Wheels Up

Major airports typically have more than 1,000 cameras installed at and around their buildings and runways. Their security personnel often monitor facility perimeters with CCTV cameras as well, but these devices may be inadequate in truly keeping a close eye on potential risks.

Video Content Analysis Focuses Attention
With camera counts that can amount to more than 50 times the number of surveillance monitors used by personnel to oversee airport security, there are too many video streams for each to be watched effectively. Here, video content analysis can serve as an important assistive technology as it helps surveillance system operators focus their attention to possible risks. This technology is especially useful for areas where there is generally limited activity, but where the potential for serious risk remains, like perimeters.

VCA can detect a number of behaviors that would indicate a person is attempting to cross an airport’s perimeter at an illegal entry point. A function called tripwire, which sets an invisible line, for example, along a fence. When the camera detects a person or object crosses that line, it issues an alarm and brings up video of the scene on an operator’s screen.

Loitering is another behavior that is important to detect at airport perimeters. VCA can be configured to issue an alert if a person or vehicle enters an area and does not leave after a specified time. When programmed for loitering, the technology serves as an early warning system to alert security personnel that someone with mal intentions may be trying to enter the airport at a restricted area. With advanced warning, security personnel can dispatch someone to the area before the perimeter breach occurs.

By tracking the way objects behave, VCA serves as a sensor that can distinguish between small animals, people and vehicles, thus reducing false alarms and alerting personnel to only serious concerns. This capability is an immense improvement over more traditional motion detection that struggles with accuracy in outdoor applications with varying weather and wind vibration.

Illumination Enhances Detection Capabilities
While some airports may already be using day/night cameras at outdoor locations, added illumination is critical for night vision at perimeters. These areas often have only widely dispersed, high-intensity lamps that create overexposed “hotspots” against a backdrop of darkness in surveillance images. Adequate illumination is essential to acquiring images that allow security personnel to monitor an area, observe activity at the location, and identify specific actions, objects or people.

There are several options for adding illumination to perimeter locations. White light illuminators add visible light to a dark scene, allowing security personnel to detect the color of an intruder’s clothing or of a suspicious vehicle. Visible lighting also can help serve as a deterrent by alerting intruders that surveillance technology is in use.

Infrared or thermal illuminators allow cameras to “see” in the dark without visible lighting. Thermal illuminators are useful for identifying potential risks at long distances, but they provide very little image detail. Infrared lighting produces nighttime surveillance video that more closely resembles crisp, monochrome images captured during the day. They also consume less power and eliminate the light pollution that occurs with visible lighting at an airport perimeter.

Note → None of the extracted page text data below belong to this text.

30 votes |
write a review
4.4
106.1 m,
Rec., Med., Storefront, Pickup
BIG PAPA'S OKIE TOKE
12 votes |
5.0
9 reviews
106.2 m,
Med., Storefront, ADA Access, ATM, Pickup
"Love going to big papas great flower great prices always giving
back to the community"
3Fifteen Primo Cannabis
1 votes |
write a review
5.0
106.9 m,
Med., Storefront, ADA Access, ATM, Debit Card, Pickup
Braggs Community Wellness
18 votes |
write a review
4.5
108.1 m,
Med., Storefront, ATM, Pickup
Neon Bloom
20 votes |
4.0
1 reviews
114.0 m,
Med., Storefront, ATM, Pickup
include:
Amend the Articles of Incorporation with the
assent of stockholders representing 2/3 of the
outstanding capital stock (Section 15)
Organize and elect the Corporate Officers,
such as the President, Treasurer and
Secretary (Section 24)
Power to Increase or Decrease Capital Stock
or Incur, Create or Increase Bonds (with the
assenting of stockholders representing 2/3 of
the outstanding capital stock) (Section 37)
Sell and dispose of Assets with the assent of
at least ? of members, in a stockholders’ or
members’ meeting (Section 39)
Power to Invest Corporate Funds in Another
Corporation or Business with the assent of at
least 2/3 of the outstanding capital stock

Combining active infrared illumination with VCA provides effective and automated video surveillance day and night -- better equipping airport security personnel to watch over and secure their entire perimeters in even the darkest conditions. Some cameras even offer integrated infrared or stand-alone infrared illuminators that can be placed near existing cameras.

With either option, airport security directors should look for illuminators that eliminate hotspots and underexposure by lighting both the foreground and background of an entire scene. More advanced than conventional illuminators, these products allow for improved situational awareness 24 hours a day.

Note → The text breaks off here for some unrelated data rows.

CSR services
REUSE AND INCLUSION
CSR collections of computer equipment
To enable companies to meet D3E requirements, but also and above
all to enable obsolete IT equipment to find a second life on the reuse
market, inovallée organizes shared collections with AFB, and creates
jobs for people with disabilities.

Encoders Solve Wireless Connectivity Challenges
Surveillance cameras at outlying areas of an airport facility are often connected wirelessly rather than a wired local area network. However, with a wireless connection, airport security personnel may have concerns about bandwidth for video transmission back to the central security office, and they inherently run the risk of temporary video outages as a wireless network is usually not as reliable as a wired LAN. Airport security directors who face this challenge may want to explore encoders that provide a built-in back-up plan for network outages to help to improve bandwidth management.

Encoders that offer embedded VCA functionality help to reduce the amount of video that is sent over the wireless network from perimeter locations. These encoders process video at the network’s edge and can be configured to send only alarm video to airport security personnel.

Video can be sent over the network for viewing and recording at any resolution and frame rate that satisfies security personnel’s requirements, as the analysis has already been completed using the high-quality raw video. In this scenario, embedded VCA offers better bandwidth management than content analysis technology that requires a centralized server for processing. With a centralized server, all video must be transmitted over the network at a high resolution and frame rate before it can be analyzed.

Encoders that provide local storage capabilities also can record at the network’s edge during an outage. If the video recorder is equipped with a technology like Bosch’s Automatic Network Replenishment, it can automatically fill gaps in the recording with video stored by the encoder. This technology ensures uninterrupted recording even when the network is down.

There is not one silver bullet for improving security at an airport’s perimeter. Often a combination of devices and technologies produces the best surveillance results in terms of focusing attention, enhancing image quality and event detection, and improving system reliability. By exploring all the options available, airport personnel can make dramatic improvements at their perimeters, helping to bolster the overall security of the facility.